## PROVIDED ENTRIES
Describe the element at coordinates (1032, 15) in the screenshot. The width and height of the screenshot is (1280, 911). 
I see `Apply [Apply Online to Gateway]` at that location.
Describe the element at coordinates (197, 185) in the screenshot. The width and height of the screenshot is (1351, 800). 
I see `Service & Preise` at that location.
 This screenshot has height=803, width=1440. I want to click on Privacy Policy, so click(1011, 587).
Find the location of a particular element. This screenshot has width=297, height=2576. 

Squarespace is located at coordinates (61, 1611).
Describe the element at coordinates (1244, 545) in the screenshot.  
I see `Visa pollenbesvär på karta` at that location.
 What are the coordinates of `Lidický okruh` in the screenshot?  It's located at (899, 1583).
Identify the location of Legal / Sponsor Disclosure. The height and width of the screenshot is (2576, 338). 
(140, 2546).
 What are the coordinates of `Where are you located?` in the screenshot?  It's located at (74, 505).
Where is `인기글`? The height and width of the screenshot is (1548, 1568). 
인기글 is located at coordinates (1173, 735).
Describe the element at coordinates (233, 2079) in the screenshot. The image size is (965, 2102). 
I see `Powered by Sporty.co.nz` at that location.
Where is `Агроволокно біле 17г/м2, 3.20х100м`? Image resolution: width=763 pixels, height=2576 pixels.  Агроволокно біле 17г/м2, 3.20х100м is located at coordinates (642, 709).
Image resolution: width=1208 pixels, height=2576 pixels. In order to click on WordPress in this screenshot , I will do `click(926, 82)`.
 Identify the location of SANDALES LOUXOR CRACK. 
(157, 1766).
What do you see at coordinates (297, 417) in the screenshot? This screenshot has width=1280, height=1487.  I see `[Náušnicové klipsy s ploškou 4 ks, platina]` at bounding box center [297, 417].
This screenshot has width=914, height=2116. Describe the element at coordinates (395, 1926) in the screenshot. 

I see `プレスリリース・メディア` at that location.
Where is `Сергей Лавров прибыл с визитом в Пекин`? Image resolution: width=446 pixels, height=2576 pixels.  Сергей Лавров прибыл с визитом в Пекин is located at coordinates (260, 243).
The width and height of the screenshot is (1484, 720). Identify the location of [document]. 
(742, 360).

## REQUIRED ACTION
Write the data above out again in full, with every word as given.

## SOLUTION
Describe the element at coordinates (1032, 15) in the screenshot. The width and height of the screenshot is (1280, 911). 
I see `Apply [Apply Online to Gateway]` at that location.
Describe the element at coordinates (197, 185) in the screenshot. The width and height of the screenshot is (1351, 800). 
I see `Service & Preise` at that location.
 This screenshot has height=803, width=1440. I want to click on Privacy Policy, so click(1011, 587).
Find the location of a particular element. This screenshot has width=297, height=2576. 

Squarespace is located at coordinates (61, 1611).
Describe the element at coordinates (1244, 545) in the screenshot.  
I see `Visa pollenbesvär på karta` at that location.
 What are the coordinates of `Lidický okruh` in the screenshot?  It's located at (899, 1583).
Identify the location of Legal / Sponsor Disclosure. The height and width of the screenshot is (2576, 338). 
(140, 2546).
 What are the coordinates of `Where are you located?` in the screenshot?  It's located at (74, 505).
Where is `인기글`? The height and width of the screenshot is (1548, 1568). 
인기글 is located at coordinates (1173, 735).
Describe the element at coordinates (233, 2079) in the screenshot. The image size is (965, 2102). 
I see `Powered by Sporty.co.nz` at that location.
Where is `Агроволокно біле 17г/м2, 3.20х100м`? Image resolution: width=763 pixels, height=2576 pixels.  Агроволокно біле 17г/м2, 3.20х100м is located at coordinates (642, 709).
Image resolution: width=1208 pixels, height=2576 pixels. In order to click on WordPress in this screenshot , I will do `click(926, 82)`.
 Identify the location of SANDALES LOUXOR CRACK. 
(157, 1766).
What do you see at coordinates (297, 417) in the screenshot? This screenshot has width=1280, height=1487.  I see `[Náušnicové klipsy s ploškou 4 ks, platina]` at bounding box center [297, 417].
This screenshot has width=914, height=2116. Describe the element at coordinates (395, 1926) in the screenshot. 

I see `プレスリリース・メディア` at that location.
Where is `Сергей Лавров прибыл с визитом в Пекин`? Image resolution: width=446 pixels, height=2576 pixels.  Сергей Лавров прибыл с визитом в Пекин is located at coordinates (260, 243).
The width and height of the screenshot is (1484, 720). Identify the location of [document]. 
(742, 360).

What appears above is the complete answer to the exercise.